Guillaume Gérard : Oui, il y a un éventail de possibilités.

Les plus simples sont les « instructions de personnalisation » (Custom Instructions) et le « prompt tunning ». On donne des pré-instructions au modèle (un pré-prompt) pour qu’il change son comportement. Par exemple, on peut lui dire de toujours reformuler la question. Ou de répondre systématiquement en anglais (NDR : ou de répondre en jouant un rôle).

Ensuite, il y a ce qu’on appelle le « few shot learning ». Cette technique consiste à donner, encore dans un prompt, des exemples avant de poser des questions. Dans une logique industrielle, cette partie de pré-prompt est « cachée » à l’utilisateur pour qu’il ait un produit « sur étagère » qui arbore déjà le comportement souhaité.

Un troisième niveau est le « fine tuning ». C’est là qu’on quitte le domaine des prompts et du paramétrage pour entrer dans une logique d’entraînement. Dans le « fine tuning », on gèle certaines couches du modèle lors du réentraînement et on ne spécialise que les dernières couches.

Un quatrième niveau est de faire la même chose, mais en dégelant toutes les couches. L’entraînement devrait néanmoins converger plus vite parce que, en théorie, le modèle a déjà acquis du savoir.

Enfin un cinquième niveau serait d’entraîner un modèle « from scratch ». Mais dans ce cas, il faut des centaines de milliers d’euros.

LeMagIT : Et entre les pré-prompts et les réentraînements, il y a l’embedding de documents dans des bases vectorielles de savoir ?

Guillaume Gérard : Oui.

IA générative et PME/ETI

LeMagIT : L’IA générative « personnalisée » est-elle à la portée de toutes les PME ? Ou est-ce une technologie réservée aux grands groupes ?

Guillaume Gérard : Cela me paraît accessible pour beaucoup d’entreprises, dans le sens où c’est peu cher à l’utilisation.

« Sur un usage “classique”, même de manière intensive, cela reste très accessible.

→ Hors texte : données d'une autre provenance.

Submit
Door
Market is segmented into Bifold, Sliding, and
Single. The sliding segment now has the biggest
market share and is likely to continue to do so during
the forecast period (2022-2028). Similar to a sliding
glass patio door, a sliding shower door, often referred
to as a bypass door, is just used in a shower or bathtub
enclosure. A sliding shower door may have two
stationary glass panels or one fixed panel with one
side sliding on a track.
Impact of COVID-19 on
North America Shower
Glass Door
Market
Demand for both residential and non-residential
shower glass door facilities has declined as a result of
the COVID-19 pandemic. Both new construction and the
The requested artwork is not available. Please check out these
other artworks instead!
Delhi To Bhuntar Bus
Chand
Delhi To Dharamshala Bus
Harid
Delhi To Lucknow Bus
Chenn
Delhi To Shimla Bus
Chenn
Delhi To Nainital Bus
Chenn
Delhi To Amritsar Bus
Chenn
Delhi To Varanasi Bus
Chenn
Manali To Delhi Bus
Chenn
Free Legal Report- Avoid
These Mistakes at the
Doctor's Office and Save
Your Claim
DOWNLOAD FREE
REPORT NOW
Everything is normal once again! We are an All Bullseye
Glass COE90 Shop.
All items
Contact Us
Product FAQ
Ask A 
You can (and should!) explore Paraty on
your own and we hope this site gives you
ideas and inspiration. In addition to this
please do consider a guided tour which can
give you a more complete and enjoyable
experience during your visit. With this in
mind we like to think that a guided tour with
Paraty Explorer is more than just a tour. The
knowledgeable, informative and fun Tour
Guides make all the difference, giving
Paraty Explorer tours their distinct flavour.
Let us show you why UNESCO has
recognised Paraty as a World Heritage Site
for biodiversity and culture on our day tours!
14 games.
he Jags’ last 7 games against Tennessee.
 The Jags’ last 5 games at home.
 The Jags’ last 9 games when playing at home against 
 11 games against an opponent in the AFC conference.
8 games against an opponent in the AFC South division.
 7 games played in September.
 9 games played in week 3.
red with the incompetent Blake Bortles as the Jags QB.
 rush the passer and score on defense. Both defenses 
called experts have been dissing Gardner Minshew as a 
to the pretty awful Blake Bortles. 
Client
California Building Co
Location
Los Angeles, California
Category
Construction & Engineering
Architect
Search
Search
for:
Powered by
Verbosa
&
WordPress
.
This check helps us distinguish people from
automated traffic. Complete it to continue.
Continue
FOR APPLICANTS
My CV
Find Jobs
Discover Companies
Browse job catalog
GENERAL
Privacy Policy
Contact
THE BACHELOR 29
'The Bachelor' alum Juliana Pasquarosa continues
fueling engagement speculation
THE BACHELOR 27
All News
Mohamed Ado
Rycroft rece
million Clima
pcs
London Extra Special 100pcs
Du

On parle au maximum de quelques milliers d’euros pour des centaines d’utilisateurs. »
Guillaume GérardHead of GenAI South & Central Europe chez Capgemini

Si on est sur une logique d’intégration d’une solution comme ChatGPT, mais dans un contexte sécurisé, avec la possibilité de déformer un peu le comportement du modèle, on reste sur des choses peu coûteuses à faire et assez intuitives.

LeMagIT : Parce que c’est l’entraînement du modèle qui coûte cher, et pas l’inférence ?

Guillaume Gérard : Exactement. Après, cela dépend. Sur du temps réel où on solliciterait le modèle toutes les microsecondes, cela pourrait vite être très cher. Mais, sur un usage « classique » – poser des questions, demander des synthèses de documents et des résumés – même de manière intensive, cela reste très accessible. On parle de quelques centaines, au maximum quelques milliers d’euros, pour des centaines d’utilisateurs.

Et puis, bien sûr, pour les PME, l’IA générative est accessible dans les solutions métiers « augmentées », qu’on utilise au quotidien, et qui propose de plus en plus un assistant qui fait les choses pour vous et à qui on s’adresse en langage naturel.